“I don't know. I don't think so. There is a strain in me which lays me under an insensate obligation to avoid even the appearance of murder. I have never pulled a trigger or lifted my hand on a man, even in self-defence.”
The suddenly tightened grip of her hand checked him.
“They are making a move,” she murmured.
“Can they be thinking of coming here?” Heyst wondered anxiously.
“No, they aren't coming this way,” she said; and there was another pause. “They are going back to their house,” she reported finally.
After watching them a little longer, she let go Heyst's hand and moved away from the screen. He followed her into the room.
“You have seen them now,” he began. “Think what it was to me to see them land in the dusk, fantasms from the sea—apparitions, chimeras! And they persist. That's the worst of it—they persist. They have no right to be—but they are. They ought to have aroused my fury. But I have refined everything away by this time—anger, indignation, scorn itself. Nothing's left but disgust.
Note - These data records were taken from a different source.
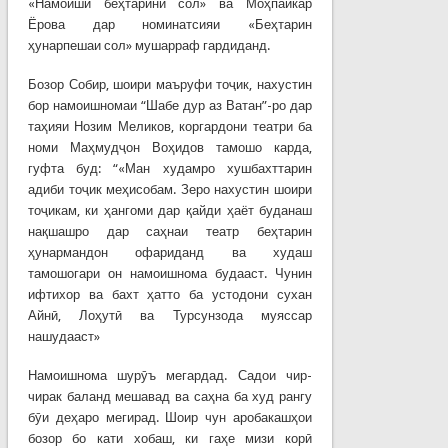
«Намоиши беҳтарини сол» ва Моҳпайкар
Ёрова дар номинатсияи «Беҳтарин
ҳунарпешаи сол» мушарраф гардиданд.
Бозор Собир, шоири маъруфи тоҷик, нахустин
бор намоишномаи “Шабе дур аз Ватан”-ро дар
таҳияи Нозим Меликов, коргардони театри ба
номи Маҳмудҷон Воҳидов тамошо карда,
гуфта буд: “«Ман худамро хушбахттарин
адиби тоҷик меҳисобам. Зеро нахустин шоири
тоҷикам, ки ҳангоми дар қайди ҳаёт буданаш
нақшашро дар саҳнаи театр беҳтарин
ҳунармандон офариданд ва худаш
тамошогари он намоишнома будааст. Чунин
ифтихор ва бахт ҳатто ба устодони сухан
Айнӣ, Лоҳутӣ ва Турсунзода муяссар
нашудааст»
Намоишнома шурӯъ мегардад. Садои чир-
чирак баланд мешавад ва саҳна ба худ рангу
бӯи деҳаро мегирад. Шоир чун аробакашҳои
бозор бо кати хобаш, ки гаҳе мизи корӣ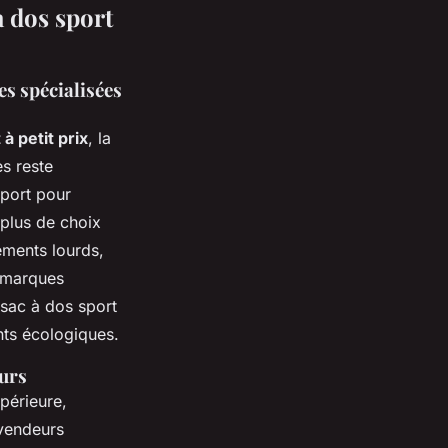
à dos sport
s spécialisées
à petit prix
, la
s reste
sport pour
plus de choix
ements lourds,
s marques
sac à dos sport
nts écologiques.
eurs
périeure,
 vendeurs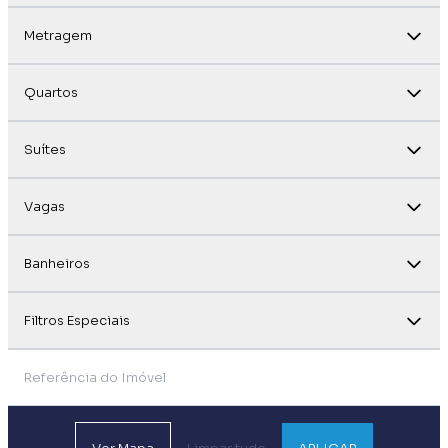
Metragem
Quartos
Suítes
Vagas
Banheiros
Filtros Especiais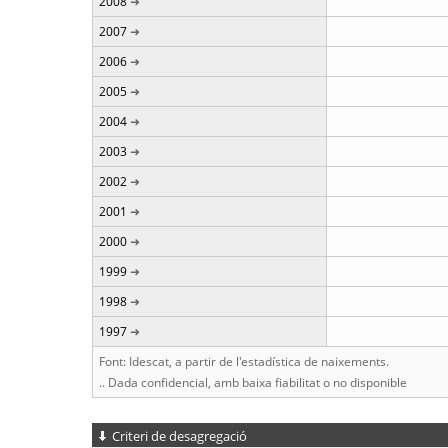
2008
2007
2006
2005
2004
2003
2002
2001
2000
1999
1998
1997
Font: Idescat, a partir de l'estadística de naixements.
.. Dada confidencial, amb baixa fiabilitat o no disponible
Criteri de desagregació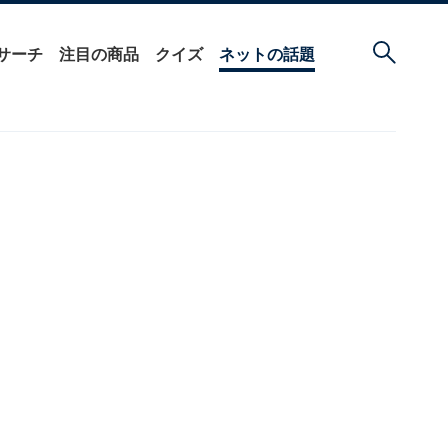
サーチ
注目の商品
クイズ
ネットの話題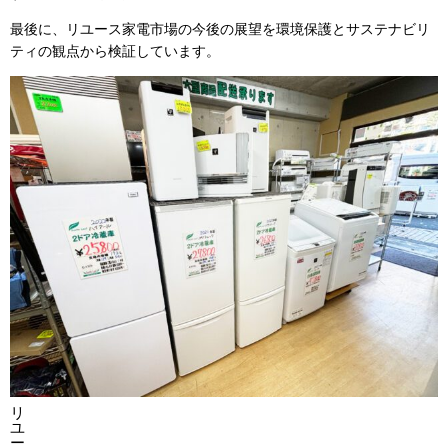
最後に、リユース家電市場の今後の展望を環境保護とサステナビリ
ティの観点から検証しています。
リ
ユ
ー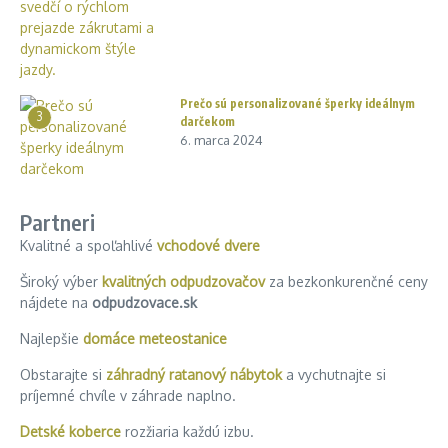
Prečo sú personalizované šperky ideálnym
3
darčekom
6. marca 2024
Partneri
Kvalitné a spoľahlivé
vchodové dvere
Široký výber
kvalitných odpudzovačov
za bezkonkurenčné ceny
nájdete na
odpudzovace.sk
Najlepšie
domáce meteostanice
Obstarajte si
záhradný ratanový nábytok
a vychutnajte si
príjemné chvíle v záhrade naplno.
Detské koberce
rozžiaria každú izbu.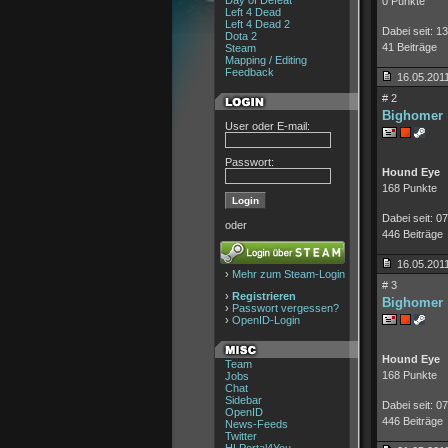
Day of Defeat
0 Punkte
Left 4 Dead
Left 4 Dead 2
Dabei seit: 1
Dota 2
41 Beiträge
Steam
Mapping / Editing
Feedback
16.05.2011
# 2
Bighomer
User oder E-mail:
Passwort:
Hound Eye
168 Punkte
Dabei seit: 0
oder
446 Beiträge
16.05.2011
›
Mehr zum Steam-Login
# 3
›
Registrieren
Bighomer
›
Passwort vergessen?
›
OpenID-Login
Hound Eye
Team
168 Punkte
Jobs
Chat
Sidebar
Dabei seit: 0
OpenID
446 Beiträge
News-Feeds
Twitter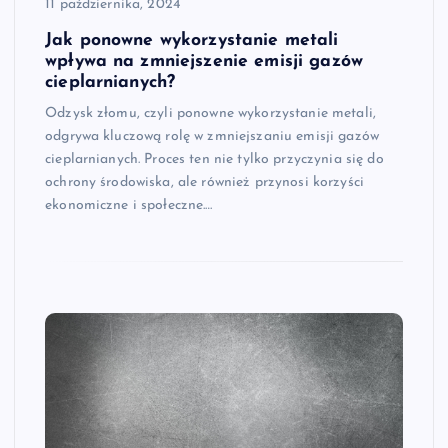
11 października, 2024
Jak ponowne wykorzystanie metali
wpływa na zmniejszenie emisji gazów
cieplarnianych?
Odzysk złomu, czyli ponowne wykorzystanie metali,
odgrywa kluczową rolę w zmniejszaniu emisji gazów
cieplarnianych. Proces ten nie tylko przyczynia się do
ochrony środowiska, ale również przynosi korzyści
ekonomiczne i społeczne.…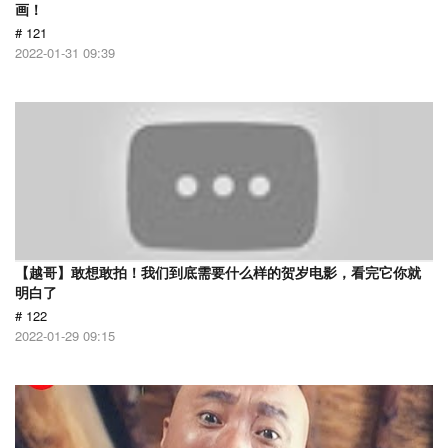
画！
# 121
2022-01-31 09:39
【越哥】敢想敢拍！我们到底需要什么样的贺岁电影，看完它你就
明白了
# 122
2022-01-29 09:15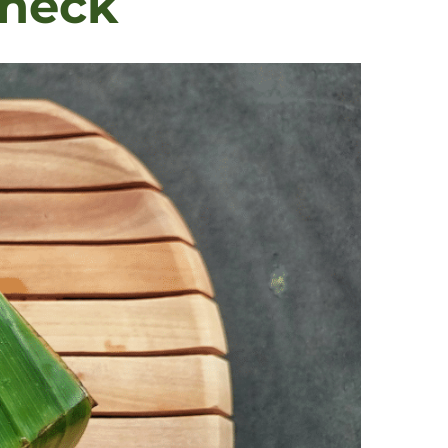
Check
Since you have told me of that abominable calumny, it has become immense—it extends even to myself.” He looked up at her.
“But luckily I have you. And if only Wang had not carried off that miserable revolver—yes, Lena, here we are, we two!”
She put both her hands on his shoulders and looked straight into his eyes. He returned her penetrating gaze. It baffled him. He could not pierce the grey veil of her eyes; but the sadness of her voice thrilled him profoundly.
“You are not reproaching me?” she asked slowly.